Where an entry holds an image, leave the image out; otherwise reproduce the entry exactly.

______________________________

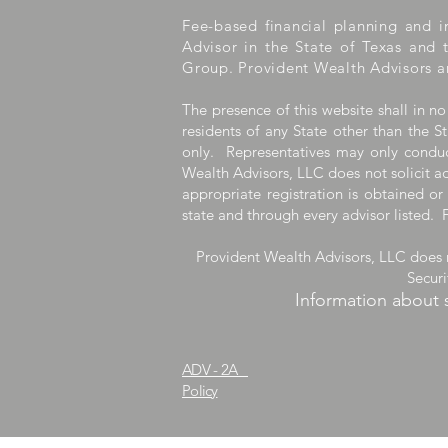
Fee-based financial planning and i
Advisor in the State of Texas and 
Group. Provident Wealth Advisors a
The presence of this website shall in no
residents of any State other than the St
only. Representatives may only conduct
Wealth Advisors, LLC does not solicit ad
appropriate registration is obtained or
state and through every advisor listed. 
Provident Wealth Advisors, LLC does n
Secur
Information about 
ADV - 2A
Provident1031.co
Policy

______________________________

Reply to the exercise:
Fee-based financial planning and i
Advisor in the State of Texas and 
Group. Provident Wealth Advisors a
The presence of this website shall in no
residents of any State other than the St
only. Representatives may only conduct
Wealth Advisors, LLC does not solicit ad
appropriate registration is obtained or
state and through every advisor listed. 
Provident Wealth Advisors, LLC does n
Secur
Information about 
ADV - 2A
Provident1031.co
Policy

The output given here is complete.